I only read half, maybe not even half, and that was it. Makes me even sadder that it had to be a husky. One of my fave breeds. I just had to go out and hug Aspen.


----------



## xxshaelxx (Mar 8, 2010)

malluver1005 said:


> I only read half, maybe not even half, and that was it. Makes me even sadder that it had to be a husky. One of my fave breeds. I just had to go out and hug Aspen.


Actually, I don't think it was. I think the owners of the site (Siberian Husky and Whippet breeders and showers) just copied and pasted the story from other places on the web to discourage people from buying puppies if they're just going to abandon them.

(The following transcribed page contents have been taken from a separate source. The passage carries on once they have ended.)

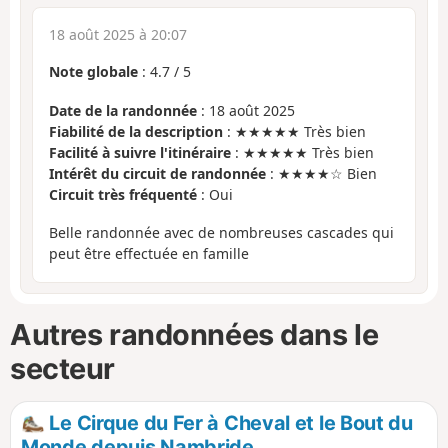
18 août 2025 à 20:07
Note globale
:
4.7
/
5
Date de la randonnée
: 18 août 2025
Fiabilité de la description
: ★★★★★ Très bien
Facilité à suivre l'itinéraire
: ★★★★★ Très bien
Intérêt du circuit de randonnée
: ★★★★☆ Bien
Circuit très fréquenté
: Oui
Belle randonnée avec de nombreuses cascades qui
peut être effectuée en famille
Autres randonnées dans le
secteur
Le Cirque du Fer à Cheval et le Bout du
Monde depuis Nambride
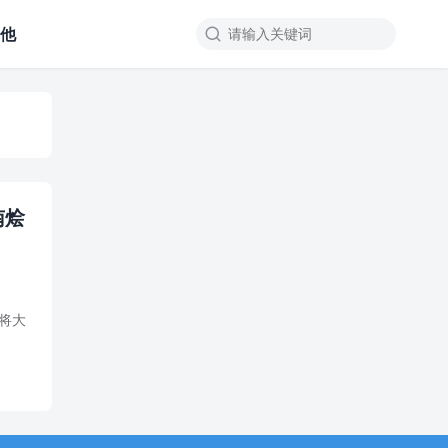
其他

南烩
通将大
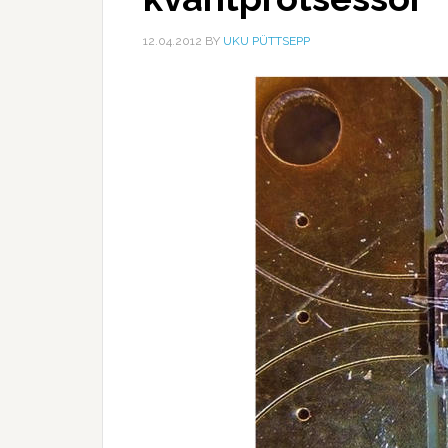
12.04.2012
BY
UKU PÜTTSEPP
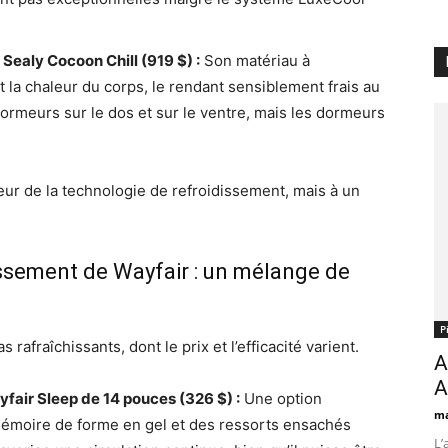
ealy Cocoon Chill (919 $) :
Son matériau à
a chaleur du corps, le rendant sensiblement frais au
ormeurs sur le dos et sur le ventre, mais les dormeurs
ur de la technologie de refroidissement, mais à un
ssement de Wayfair : un mélange de
Р
afraîchissants, dont le prix et l’efficacité varient.
A
A
yfair Sleep de 14 pouces (326 $) :
Une option
ma
émoire de forme en gel et des ressorts ensachés
L’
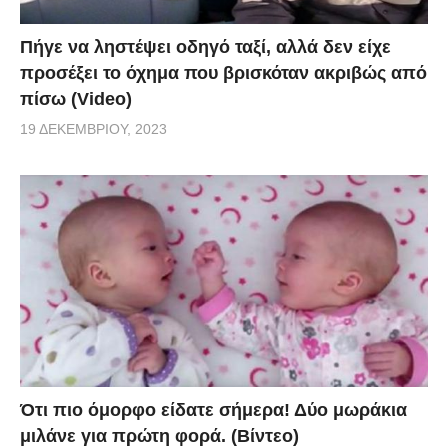
Πήγε να ληστέψει οδηγό ταξί, αλλά δεν είχε
προσέξει το όχημα που βρισκόταν ακριβώς από
πίσω (Video)
19 ΔΕΚΕΜΒΡΊΟΥ, 2023
Ότι πιο όμορφο είδατε σήμερα! Δύο μωράκια
μιλάνε για πρώτη φορά. (Βίντεο)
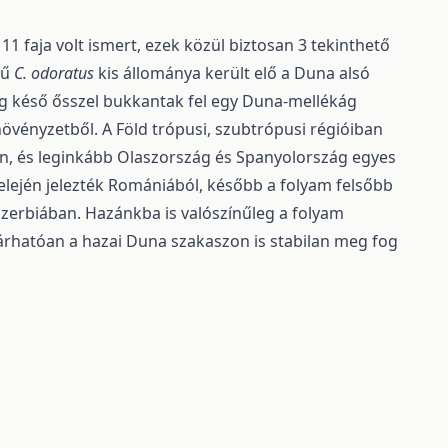
 faja volt ismert, ezek közül biztosan 3 tekinthető
sű
C. odoratus
kis állo­mánya került elő a Duna alsó
lag késő ősszel bukkantak fel egy Duna-mellékág
 növényzet­ből. A Föld trópusi, szubtrópusi régióiban
an, és leginkább Olaszország és Spanyolország egyes
elején jelezték Romániából, később a folyam felsőbb
Szerbiában. Hazánkba is valószínűleg a folyam
n várhatóan a hazai Duna szakaszon is stabilan meg fog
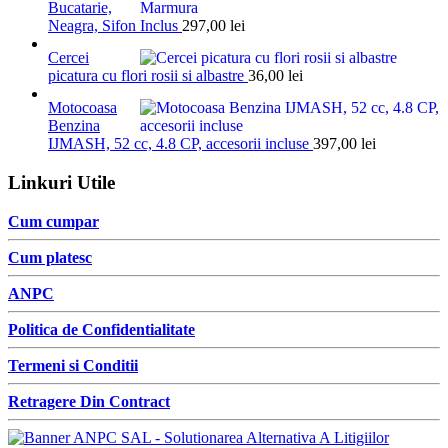
Bucatarie,
Neagra, Sifon Inclus
297,00
lei
Cercei
picatura cu flori rosii si albastre
36,00
lei
Motocoasa
Benzina
IJMASH, 52 cc, 4.8 CP, accesorii incluse
397,00
lei
Linkuri Utile
Cum cumpar
Cum platesc
ANPC
Politica de Confidentialitate
Termeni si Conditii
Retragere Din Contract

If I ever make a site about Siberian Huskies (probably solely to educate people on the breed), I'm definitely putting that article on there, as well as a link to this fantabulous forum. XD


----------



## malluver1005 (Nov 15, 2009)

Oh, I thought it was about a husky.


----------



## xxshaelxx (Mar 8, 2010)

malluver1005 said:


> Oh, I thought it was about a husky.


haha. I did, too, until I looked it up on the Internet. I guess the guy that wrote it is a volunteer at shelters, or something and was just tired of seeing all the dogs coming in all the time and being put down.


----------



## Khan (Jan 17, 2010)

So sad. I have always said that people read all these books to prepare for having kids; but when it comes to dogs there is hardly no thought process. And to be able to dismiss one of these creatures so easily is just astounding.


----------



## xxshaelxx (Mar 8, 2010)

Khan said:


> So sad. I have always said that people read all these books to prepare for having kids; but when it comes to dogs there is hardly no thought process. And to be able to dismiss one of these creatures so easily is just astounding.

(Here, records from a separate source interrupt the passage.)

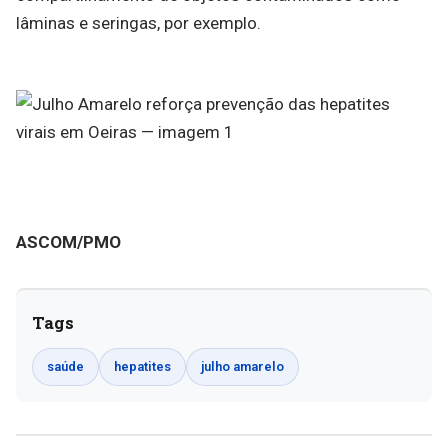
lâminas e seringas, por exemplo.
ASCOM/PMO
Tags
saúde
hepatites
julho amarelo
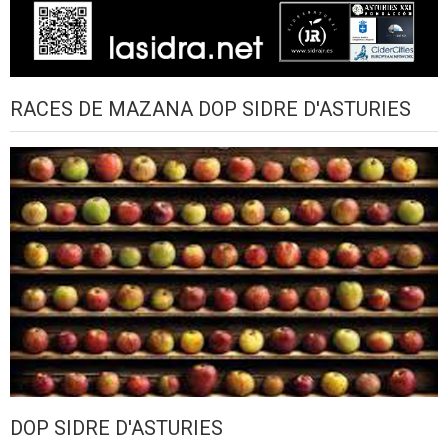
RACES DE MAZANA DOP SIDRE D'ASTURIES
DOP SIDRE D'ASTURIES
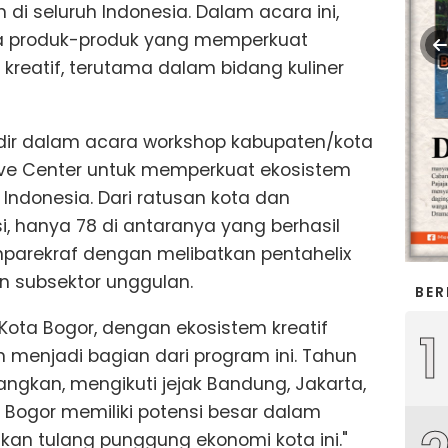
di seluruh Indonesia. Dalam acara ini,
a produk-produk yang memperkuat
kreatif, terutama dalam bidang kuliner
dir dalam acara workshop kabupaten/kota
tive Center untuk memperkuat ekosistem
 Indonesia. Dari ratusan kota dan
i, hanya 78 di antaranya yang berhasil
enparekraf dengan melibatkan pentahelix
n subsektor unggulan.
BER
ota Bogor, dengan ekosistem kreatif
1
 menjadi bagian dari program ini. Tahun
ngkan, mengikuti jejak Bandung, Jakarta,
 Bogor memiliki potensi besar dalam
kan tulang punggung ekonomi kota ini."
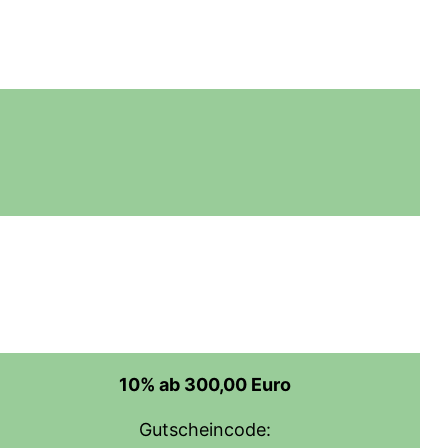
10% ab 300,00 Euro
Gutscheincode:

OMG! I KNOW!!!!! When I got my dogs, I read a book about Sibes, researched for HOURS on end about them, just as much as I possibly COULD! I talked to several people about them, and ever just things about dogs in general, training, housing, etc! I bought everything months in advance. I just don't get why people wouldn't do that...It's like they think it's just another...COUCH or something!


----------



## harrkim120 (Feb 2, 2010)

That's totally getting hung up at work!!! Thanks :smile:


----------



## wags (Jan 31, 2009)

I have actually read this one before. Yes it is so sad. You sit and wonder why when you have a dog for so long your allowed to decide that they are throw away items. Sad this happens. I see pics of dogs in shelters I have one hmmmm not that far and go to the web sight~ just to look nothing else UGH (hard to just look)!~ but anyway this shelter is a no kill which is wonderful and you see a lot of older dogs. Which do get adopted out YEAH! Hmm just a sad situation when people think gee dogs have reached a certain age I want to get rid of it. Or cant handle the middle aged dog anymore just doesn't fit into my life style. Sad Sad Sad!!!!!!!!!!!!!!:frown:


----------



## whiteleo (Sep 7, 2008)

Times are not like they used to be, the people who get a dog today and do the research, homework, and know that it is a lifetime commitment were brought up with a different value system. They were taught to work hard for what you want, morals and right from wrong.
The ones who take their dogs to the shelter after several years of loyalty were taught that it is a throwaway society, they'll just get a different one later, never really had to work hard, most things were given to them or they weren't taught any values. 
It's the sad truth that it all stems from how you were brought up and what you were taught from your parents.


----------



## harrkim120 (Feb 2, 2010)

^^^ agreed!!! :biggrin:


----------